Agro-industrial cellulosic residues can be converted into ethanol. To convert cellulose into fermentable sugars, cellulases have a fundamental role. In this work, we evaluated the production of cellulases by 7 strains of Trichoderma spp. isolated from agricultural soils. We used the medium proposed by Mandels and Weber (1969) with 1% of elephant grass as carbon source.
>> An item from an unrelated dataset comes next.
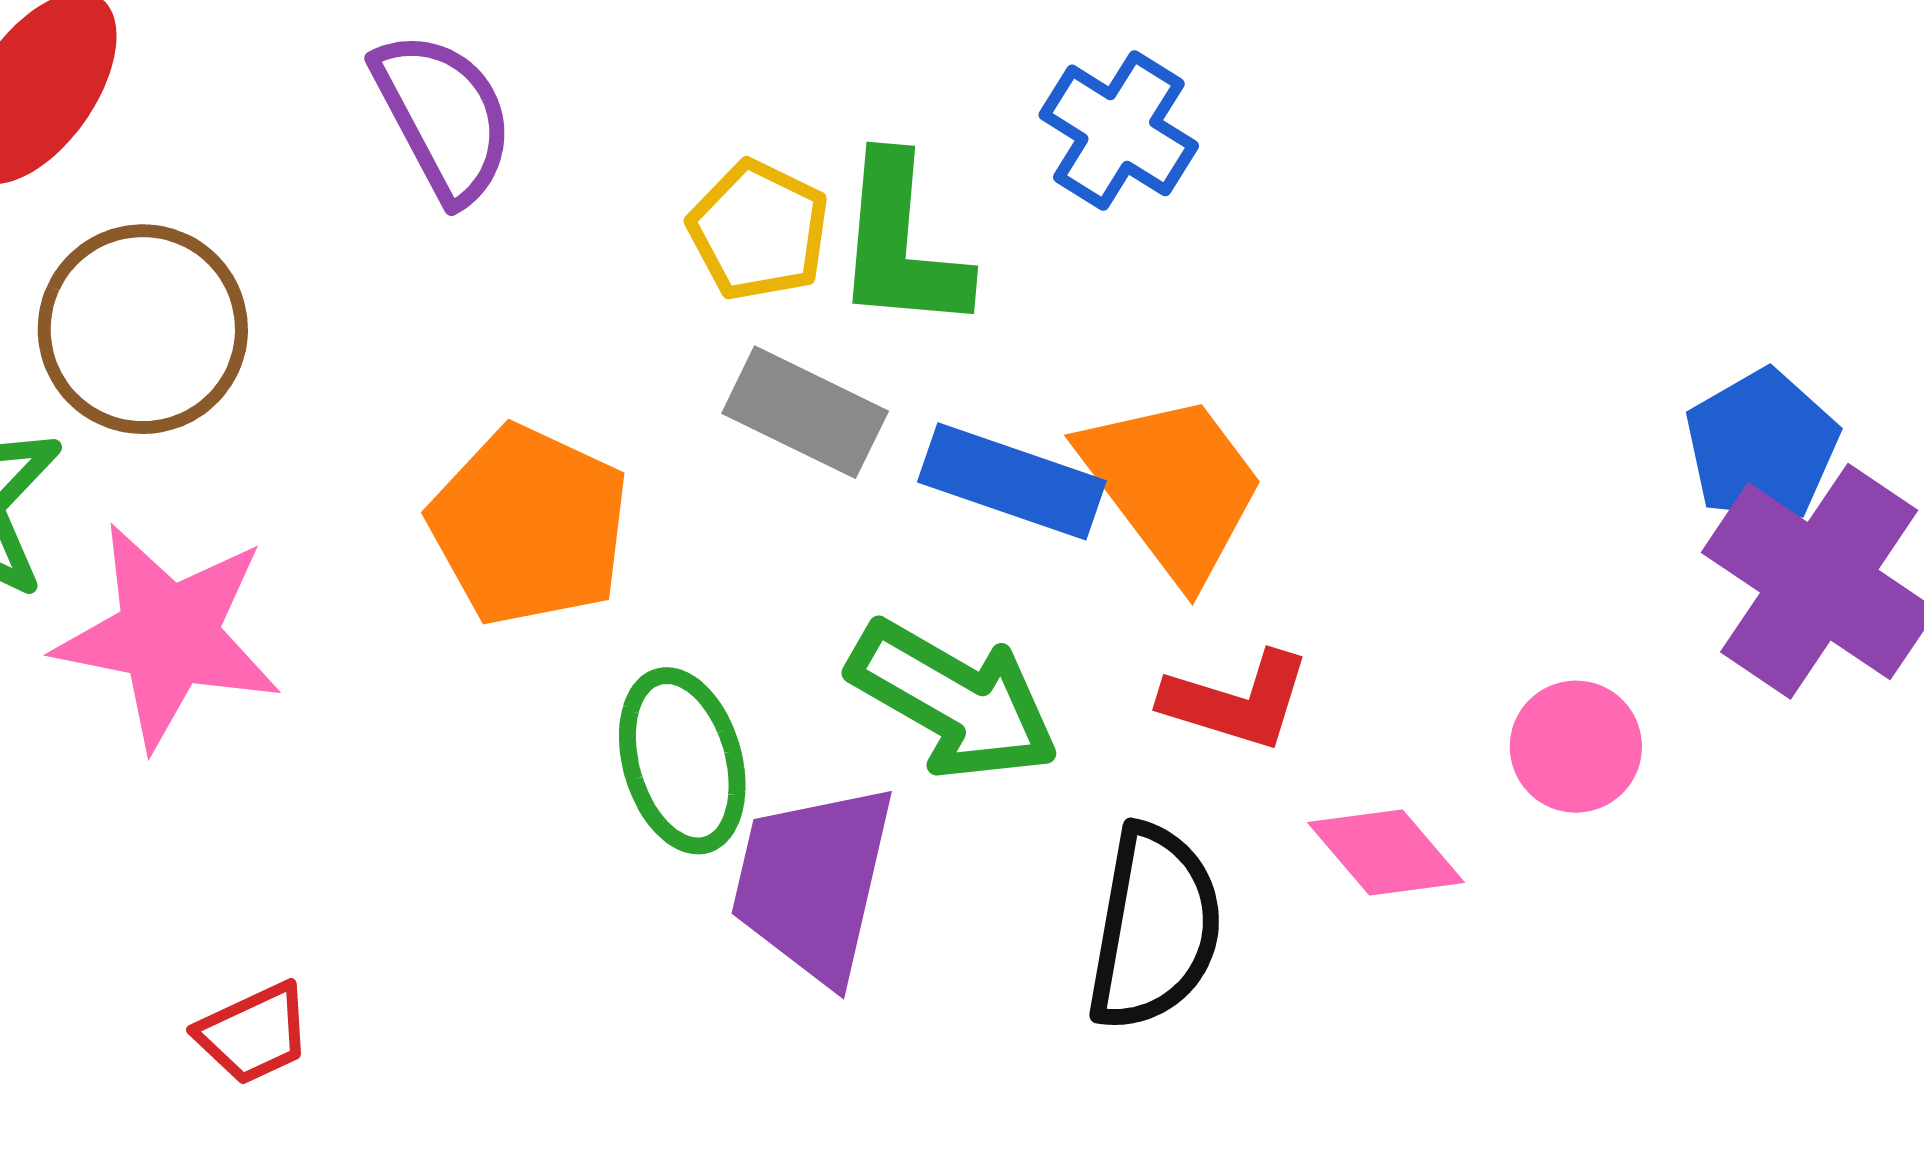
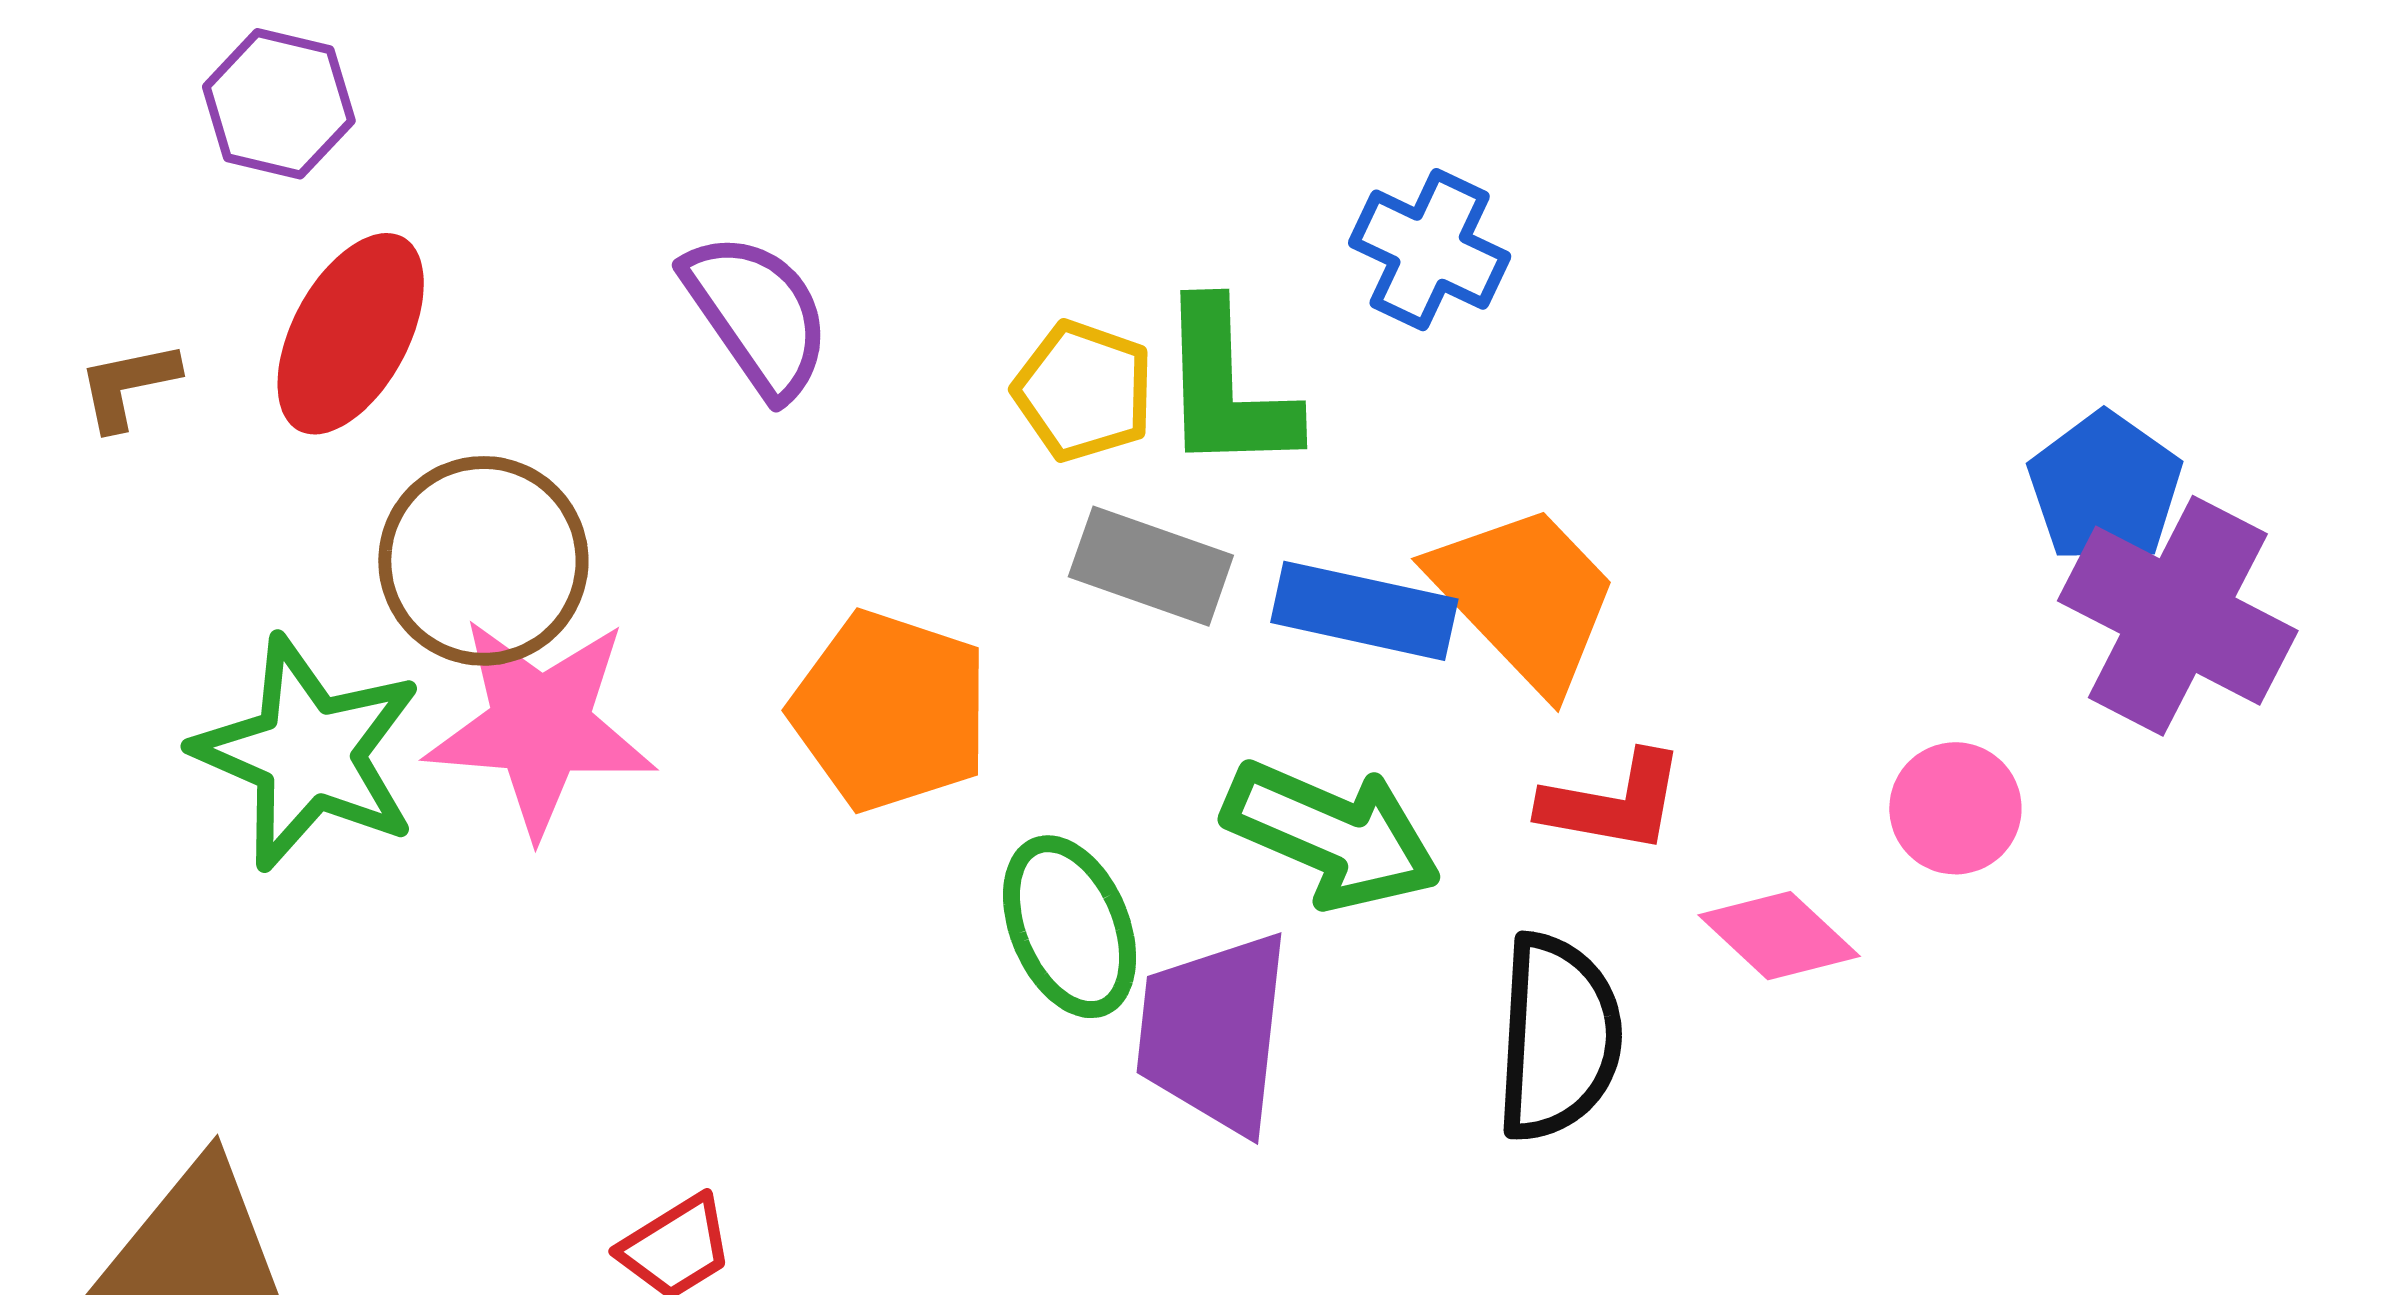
pink star: (168, 636) -> (540, 726), moved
Each fungus (1x10⁶ spores/mL) was inoculated in five Erlenmeyer flasks containing 100 mL of culture medium and flasks were incubated for 120 h at 28 °C and 150 rpm. The fungal supernatant was lyophilized and resuspended in deionized water in a mass/volume ratio of 1/10. Optimal pH and temperature of FPase activity of each fungal extract was determined using a Central Composite Rotatable Design (CCRD). Tested temperatures ranged from 30 to 70 °C and pH from 3 to 8. The model was validated and the optimal temperatures and pH obtained for each extract were used for saccharification experiments of sugarcane bagasse. Pretreatment of sugarcane bagasse was hydrothermal followed by alkaline treatment, which yielded a biomass with 73.92% of cellulose. The experiments of pretreated sugarcane bagasse saccharification were performed in 50 mL Erlenmeyer flasks, with 5% biomass, 8 FPU/g of biomass and agitation of 200 rpm. After 24 hours hydrolysis, the highest conversion of cellulose into glucose was obtained with the extract CCMA 1208 (42.5 ± 1.6%). These results are promising for industrially relevant applications, and CCMA 1208 cellulase activity may be further improved both by a classical genetics approach as well as genetic engineering.